Later today, I'm going to participate in a panel discussion on gender non-conformity. The host emailed me a few questions I should be prepared to answer, and I've decided to post my thoughts here.
1. How do you identify with regards to gender?
2. How did you come to that gender identity?
Have you always had the same gender identity or was it different when you were growing up? If so, when and why did it change?
4. What do you want people to know about how you would like to be treated?
5. What do you want people to know about gender identity?
I commonly name myself as genderqueer, sometimes gender fluid. For me, this means if someone were to look at me through the lens of our social norms, they would see someone who sometimes acts in ways which fulfill feminine gender roles, and sometimes acts in ways which fulfill masculine gender roles. Internally, though, I stay the same, which is basically of neutral gender. So, looking at me through the lens of social norms, I am gender fluid. I consider myself genderqueer because that label doesn't limit me to being any single gender, or even being agendered.

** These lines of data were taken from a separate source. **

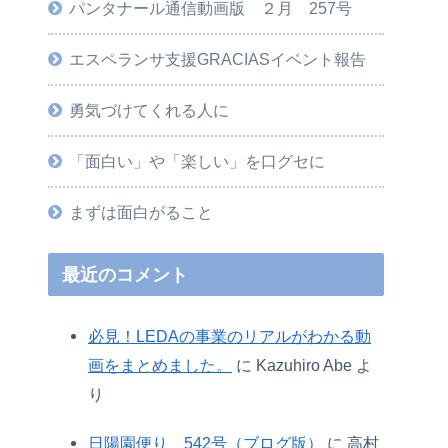
パンタナール通信動画版 ２月 257号
エスペランサ支援GRACIASイベント報告
勇気づけてくれる人に
「面白い」や「楽しい」を口グセに
まずは面白がること
最近のコメント
必見！LEDAの事業のリアルがわかる動
画をまとめました。
に
Kazuhiro Abe
よ
り
日陽園便り 542号（ブログ版）
に
高村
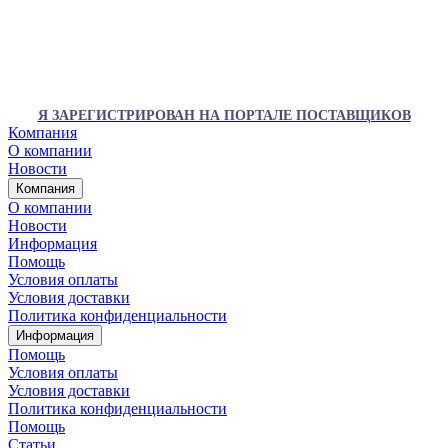
Я ЗАРЕГИСТРИРОВАН НА ПОРТАЛЕ ПОСТАВЩИКОВ
Компания
О компании
Новости
Компания
О компании
Новости
Информация
Помощь
Условия оплаты
Условия доставки
Политика конфиденциальности
Информация
Помощь
Условия оплаты
Условия доставки
Политика конфиденциальности
Помощь
Статьи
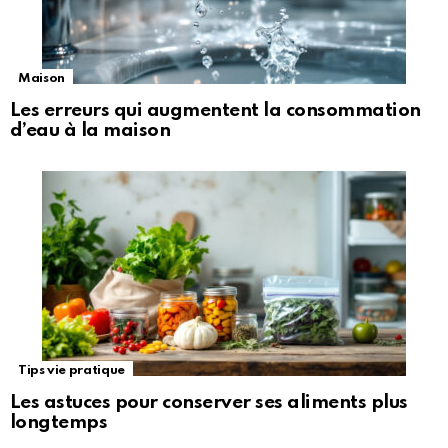
Maison
Les erreurs qui augmentent la consommation
d’eau à la maison
Tips vie pratique
Les astuces pour conserver ses aliments plus
longtemps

My sex is (obviously, if you could see me) female. I have made peace with my body, via some surgical alterations which are not obvious from the outside. In general, but not always (Really, who wouldn't want to be able to pee standing up?!), I have been happy with my body's external shape (Boobs are fun too!). "Making peace" with my body represents a compromise between my female physiology and my mind, which rebelled against much of that physiology mostly because the mechanics of being female are all so damned inconvenient.
I'll address clothing here, too, because it's true that I pass quite naturally and easily as a typical heteronormative straight woman. It doesn't hurt that my primary partner is cis-male, with very masculine features. But, that's beside the point. Clothing: I prefer clothing that fits my body. I don't care who else wears the same stuff. This means I wear mostly feminine clothing because that's what fits. These hips are not going to fit into my boyfriend's jeans. Just ain't happenin. Which is a little sad, because I love the look of men's jeans.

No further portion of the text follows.